Quel a été l’impact sur ton travail?
Les banques ont restreint l’accès aux comptes. Tous les fonds nécessaires aux projets et aux frais de fonctionnement de l’équipe ont été bloqués. La situation sécuritaire s’est détériorée rendant la réalisation des projets impossibles. Pour le moment nous ne pouvons quasiment plus rien faire, hormis s’enquérir de la situation des bénéficiaires auprès d’eux.
Comment se portent les projets?
Les infrastructures mises en place sont toutes en bon état. Seule une école a subi des impacts de balles. En revanche les activités des écoles et des centres de santé sont suspendues. Un des ponts que nous avions construits est l’unique accès pour acheminer des biens dans une région.
Comment vont les bénéficiaires des projets?
Aucun village, ni aucune personne n’est en sécurité sous la junte militaire. Les militaires élaborent chaque jour de nouvelles lois pour tenter de maintenir leur pouvoir et effrayer la population. Nos régions d’intervention sont particulièrement touchées, car on y dénombre une très forte opposition, également armée. En conséquence, nous constatons la multiplication des barrages et les incursions répétées de l’armée. La hausse des prix des produits de consommation courante représente l’autre défi pour les villageois. La vie des populations devient de plus en plus difficile. Certains songent à quitter le pays.

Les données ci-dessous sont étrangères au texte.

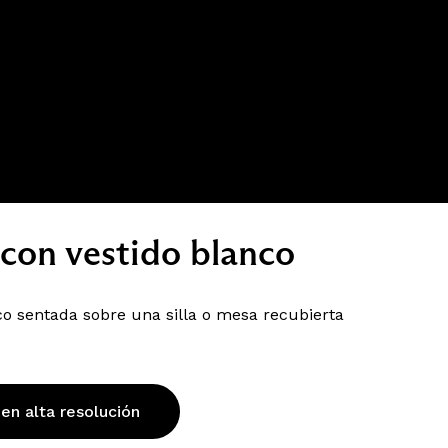
 con vestido blanco
o sentada sobre una silla o mesa recubierta
 en alta resolución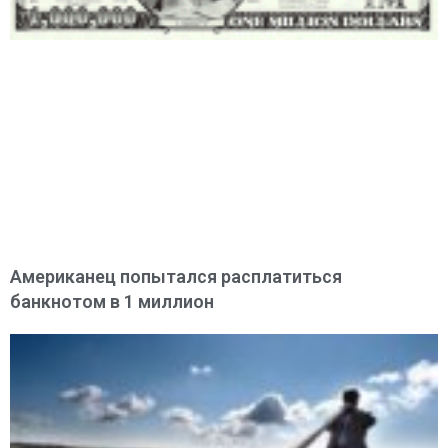
Американец попытался расплатиться
банкнотом в 1 миллион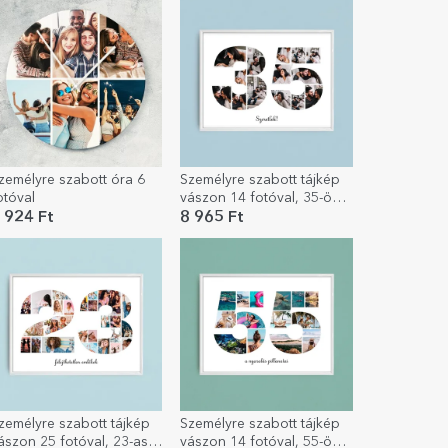
zemélyre szabott óra 6
Személyre szabott tájkép
otóval
vászon 14 fotóval, 35-ös
modellszámmal és
 924 Ft
8 965 Ft
szöveges üzenettel
zemélyre szabott tájkép
Személyre szabott tájkép
ászon 25 fotóval, 23-as
vászon 14 fotóval, 55-ös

Qu’est-ce qui te manque le plus?
Il me manque de pouvoir me déplacer et travailler librement sans aucune crainte. Me sentir en sécurité me fait également rêver.
Quand je vois la cohésion de la population contre la junte militaire, je retrouve de la force pour lutter. Nous allons déraciner la dictature. Une fois cette révolution terminée, les habitants du Myanmar jouiront d’une véritable liberté. C’est là mon espoir.